Caloptilia octopunctata

Caloptilia octopunctata
Scientific classification
Kingdom: Animalia
Phylum: Arthropoda
Class: Insecta
Order: Lepidoptera
Family: Gracillariidae
Genus: Caloptilia
Species: C. octopunctata
Binomial name
Caloptilia octopunctata
(Turner, 1894)[1]
Synonyms
  • Gracilaria octopunctata Turner, 1894
  • Gracilaria tetratypa Meyrick, 1928
  • Gracilaria cirrhocrotala Meyrick, 1928

Caloptilia octopunctata is a moth of the Gracillariidae family. It is known from the Democratic Republic of Congo, Tanzania, Uganda, South Africa, India, Australia (New South Wales and Queensland), New Zealand and Indonesia.[2]

The wingspan is 9–13 mm.

The larvae feed on Homalanthus species, Omalanthus populifolius, Sapium ellipticum, Sapium indicum and Sapium sebiferum. They mine the leaves of their host plant. Mines are always started at the upper epidermal layer. The mine at first is narrowly linear, upper epidermal, and transparent-whitish in colour, then it widens to an irregularly blotch-formed mine, which is upper parenchymal and greenish-brown in colour.
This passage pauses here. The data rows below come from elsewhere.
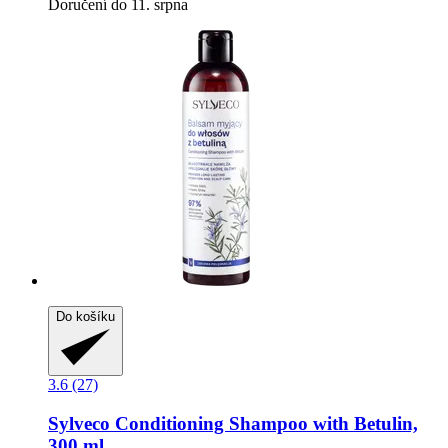
Doručení do 11. srpna
Do košíku
3.6 (27)
Sylveco
Conditioning Shampoo with Betulin,
300 ml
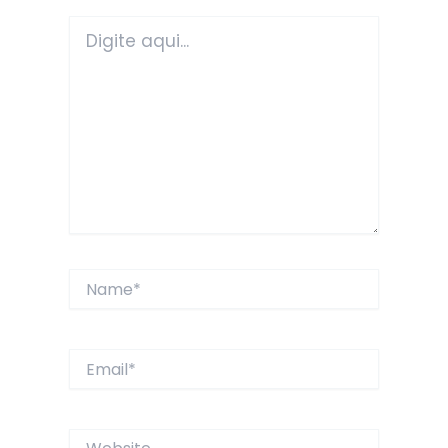
Digite
aqui...
Name*
Email*
Website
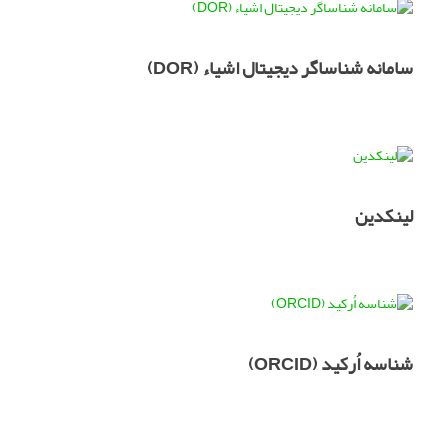
سامانه شناساگر دیجیتال اشیاء (DOR)
لینکدین
شناسه اُرکید (ORCID)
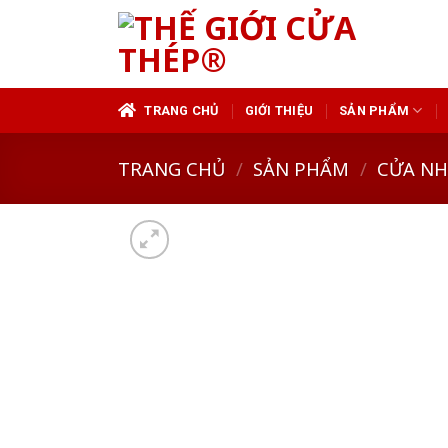
Skip
to
content
TRANG CHỦ
GIỚI THIỆU
SẢN PHẨM
TRANG CHỦ
/
SẢN PHẨM
/
CỬA N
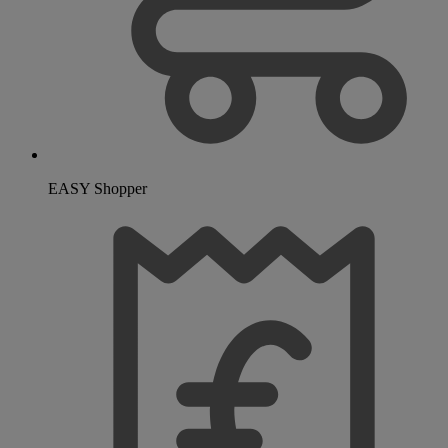
EASY Shopper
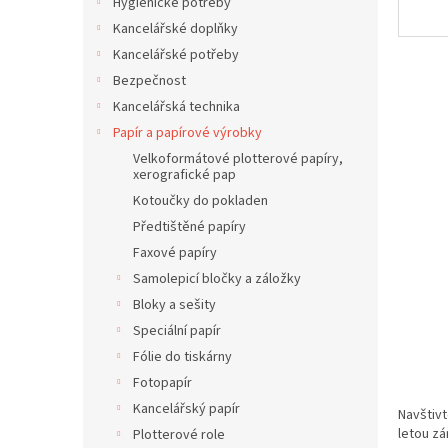
í
Hygienické potřeby
p
Kancelářské doplňky
a
Kancelářské potřeby
n
Bezpečnost
e
Kancelářská technika
l
Papír a papírové výrobky
Velkoformátové plotterové papíry,
xerografické pap
Kotoučky do pokladen
Předtištěné papíry
Faxové papíry
Samolepicí bločky a záložky
Bloky a sešity
Speciální papír
Fólie do tiskárny
Fotopapír
Kancelářský papír
Navštivt
letou zá
Plotterové role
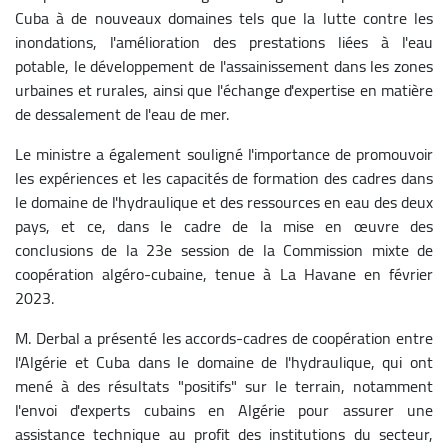
Cuba à de nouveaux domaines tels que la lutte contre les
inondations, l'amélioration des prestations liées à l'eau
potable, le développement de l'assainissement dans les zones
urbaines et rurales, ainsi que l'échange d'expertise en matière
de dessalement de l'eau de mer.
Le ministre a également souligné l'importance de promouvoir
les expériences et les capacités de formation des cadres dans
le domaine de l'hydraulique et des ressources en eau des deux
pays, et ce, dans le cadre de la mise en œuvre des
conclusions de la 23e session de la Commission mixte de
coopération algéro-cubaine, tenue à La Havane en février
2023.
M. Derbal a présenté les accords-cadres de coopération entre
l'Algérie et Cuba dans le domaine de l'hydraulique, qui ont
mené à des résultats "positifs" sur le terrain, notamment
l'envoi d'experts cubains en Algérie pour assurer une
assistance technique au profit des institutions du secteur,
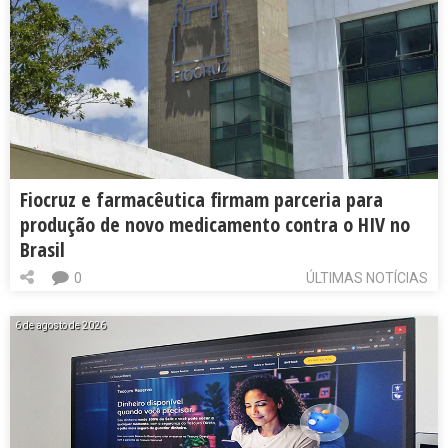
Fiocruz e farmacêutica firmam parceria para
produção de novo medicamento contra o HIV no
Brasil
0
ÚLTIMAS NOTÍCIAS
6 de agosto de 2026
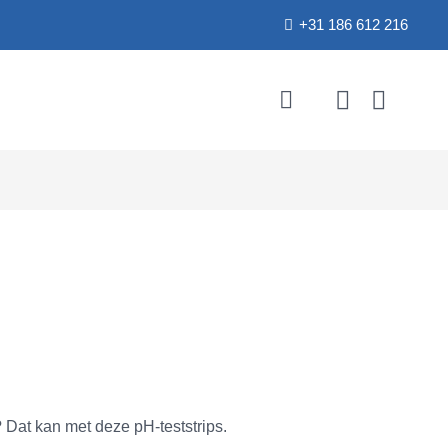
+31 186 612 216
 Dat kan met deze pH-teststrips.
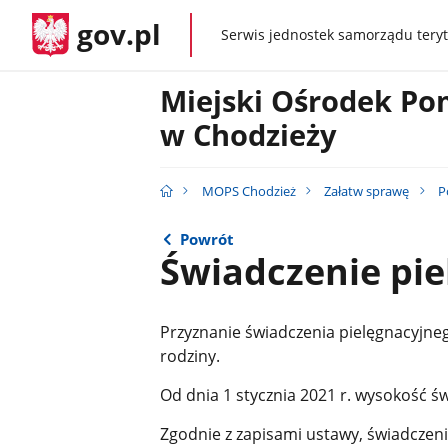
gov.pl
Serwis jednostek samorządu teryt
gov.pl
Miejski Ośrodek Po
w Chodzieży
MOPS Chodzież
Załatw sprawę
P
Powrót
Świadczenie pie
Przyznanie świadczenia pielęgnacyjne
rodziny.
Od dnia 1 stycznia 2021 r. wysokość 
Zgodnie z zapisami ustawy, świadczeni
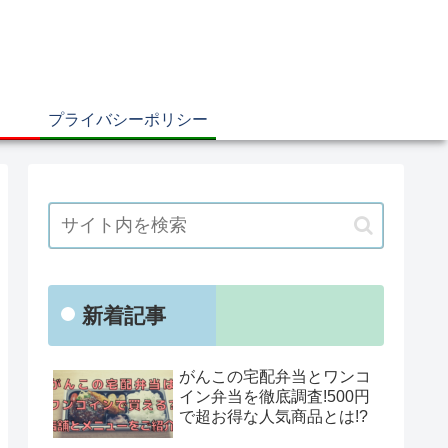
プライバシーポリシー
新着記事
がんこの宅配弁当とワンコ
イン弁当を徹底調査!500円
で超お得な人気商品とは!?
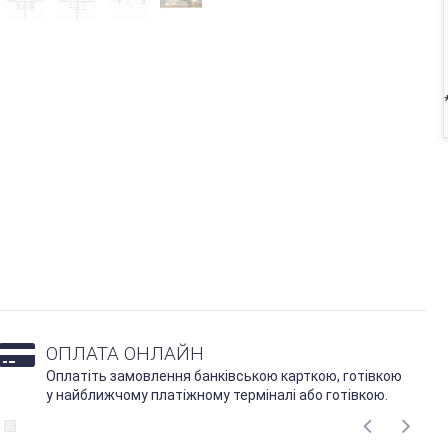
ОПЛАТА ОНЛАЙН
Оплатіть замовлення банківською карткою, готівкою
у найближчому платіжному терміналі або готівкою.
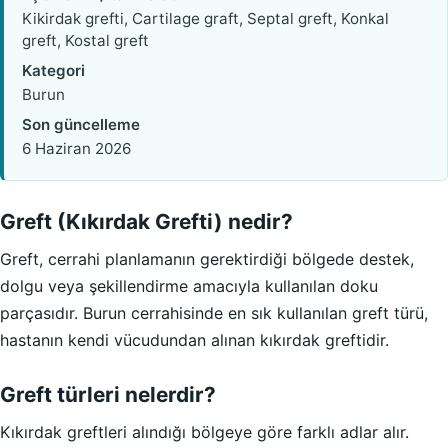
Kikirdak grefti, Cartilage graft, Septal greft, Konkal
greft, Kostal greft
Kategori
Burun
Son güncelleme
6 Haziran 2026
Greft (Kıkırdak Grefti) nedir?
Greft, cerrahi planlamanın gerektirdiği bölgede destek,
dolgu veya şekillendirme amacıyla kullanılan doku
parçasıdır. Burun cerrahisinde en sık kullanılan greft türü,
hastanın kendi vücudundan alınan kıkırdak greftidir.
Greft türleri nelerdir?
Kıkırdak greftleri alındığı bölgeye göre farklı adlar alır.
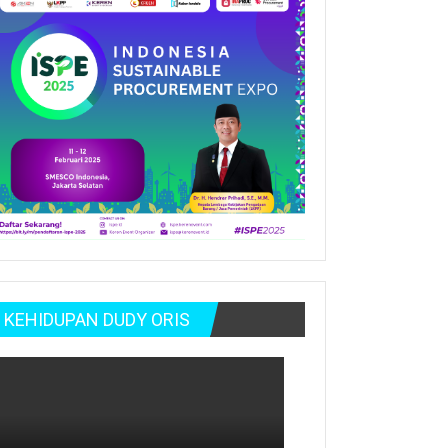
KEHIDUPAN DUDY ORIS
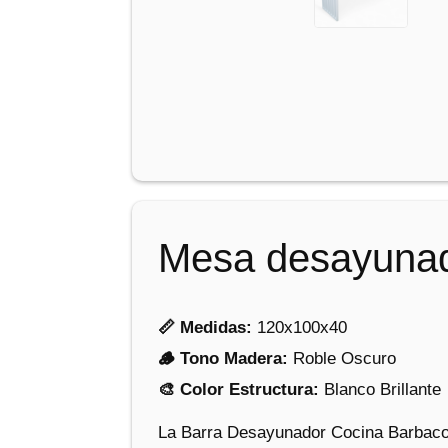
Mesa desayunad
📏 Medidas:
120x100x40
🪵 Tono Madera:
Roble Oscuro
🎨 Color Estructura:
Blanco Brillante
La Barra Desayunador Cocina Barbacoa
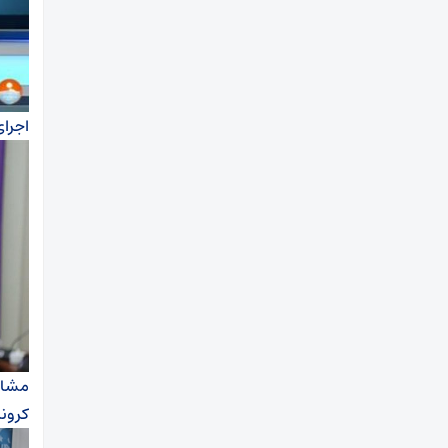
اجرای
کرون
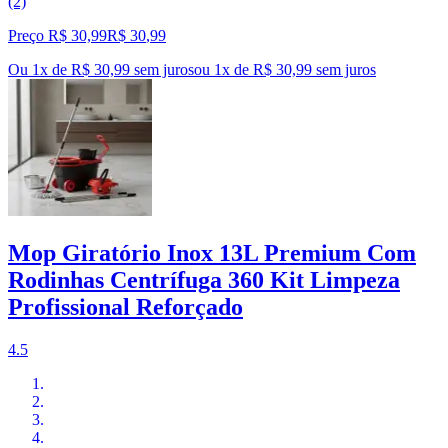
(2)
Preço R$ 30,99
R$
30
,
99
Ou 1x de R$ 30,99 sem juros
ou
1
x de
R$ 30,99
sem juros
Mop Giratório Inox 13L Premium Com
Rodinhas Centrífuga 360 Kit Limpeza
Profissional Reforçado
4.5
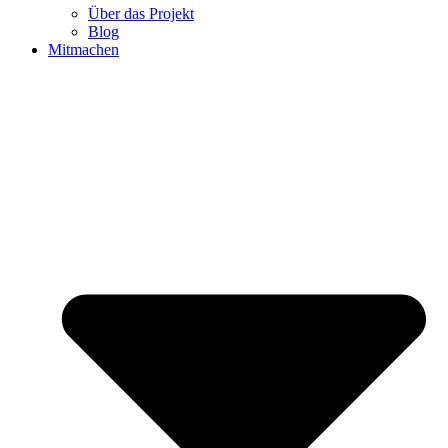
Über das Projekt
Blog
Mitmachen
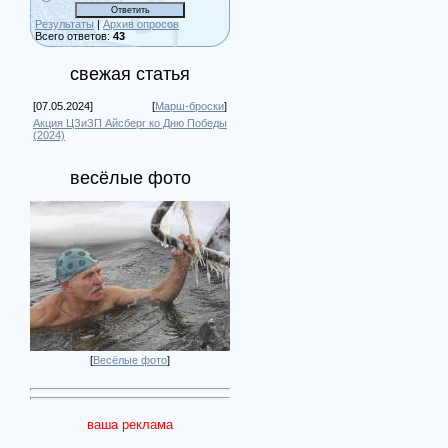
Результаты
|
Архив опросов
Всего ответов:
43
свежая статья
[07.05.2024]
[
Марш-броски
]
Акция ЦЗиЗП Айсберг ко Дню Победы
(2024)
весёлые фото
[
Весёлые фото
]
ваша реклама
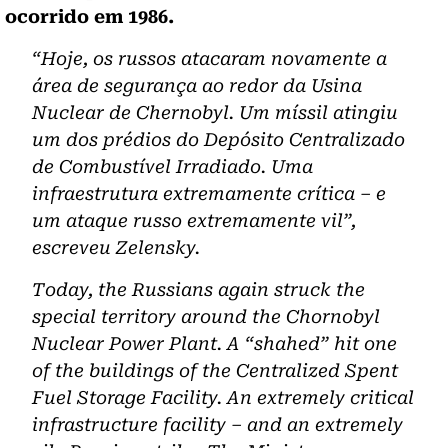
ocorrido em 1986.
“Hoje, os russos atacaram novamente a
área de segurança ao redor da Usina
Nuclear de Chernobyl. Um míssil atingiu
um dos prédios do Depósito Centralizado
de Combustível Irradiado. Uma
infraestrutura extremamente crítica – e
um ataque russo extremamente vil”,
escreveu Zelensky.
Today, the Russians again struck the
special territory around the Chornobyl
Nuclear Power Plant. A “shahed” hit one
of the buildings of the Centralized Spent
Fuel Storage Facility. An extremely critical
infrastructure facility – and an extremely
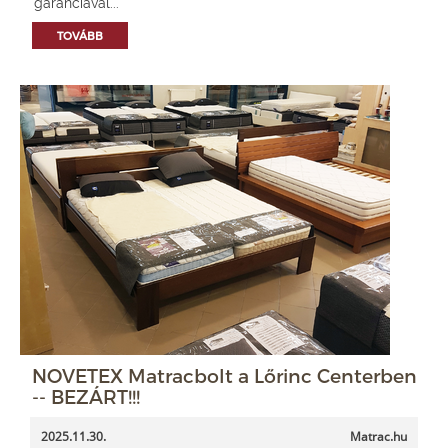
garanciával...
TOVÁBB
NOVETEX Matracbolt a Lőrinc Centerben
-- BEZÁRT!!!
2025.11.30.
Matrac.hu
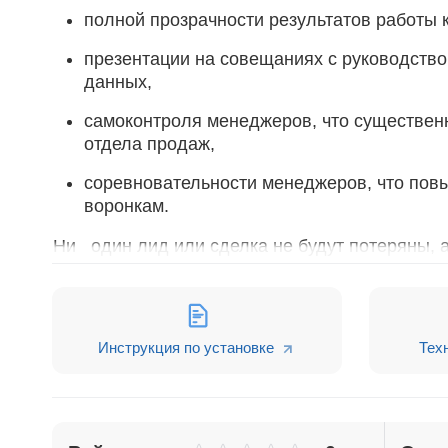
полной прозрачности результатов работы 
презентации на совещаниях с руководство
данных,
самоконтроля менеджеров, что существенн
отдела продаж,
соревновательности менеджеров, что пов
воронкам.
Ни один лид или сделка не будут потеряны, 
полного месяца ежедневного использования
Доступен на одноименной вкладке приложения 
Предоставляется абсолютно бесплатно при ус
Инструкция по установке
Тех
2. Дашборд продаж
- продуманный комплекс 
оперативного чекапа продаж,
быстрого наведения и легкого поддержан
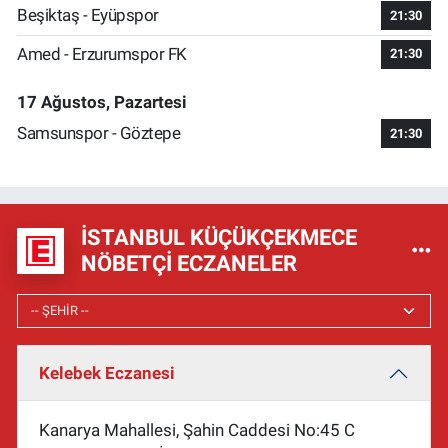
Beşiktaş - Eyüpspor
21:30
Amed - Erzurumspor FK
21:30
17 Ağustos, Pazartesi
Samsunspor - Göztepe
21:30
İSTANBUL KÜÇÜKÇEKMECE
NÖBETÇI ECZANELER
Kelebek Eczanesi
Kanarya Mahallesi, Şahin Caddesi No:45 C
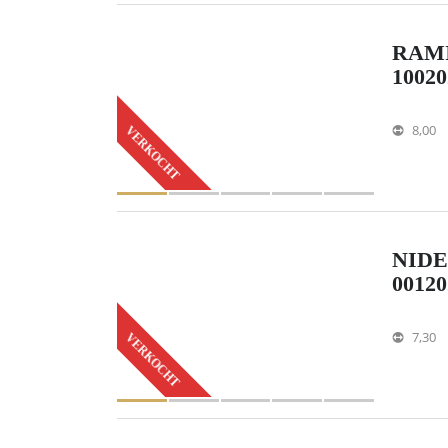
RAMI
10020
8,00
VERKOCHT
NIDE
00120
7,30
VERKOCHT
The third instar larva, transforms to the tissue-feeding type, continues feeding within the mine cavity. The mine in this stage is completely changed in colour to pale brown, and slightly contorted on the upper epidermis with silken threads. After the moult, the fourth instar larva emerges from the mine through a round hole, and migrates to the margin of the same leaf or another one. It cuts a strip of the leaf along the margin and rolls up the strip into a cone on the lower side of the leaf. Then the larva continues to feed inside the cone. The larva seems to make one or more leaf-rolls during the remaining four instars. Pupation occurs within the final leaf-roll in a white and spindle-shaped cocoon.[3]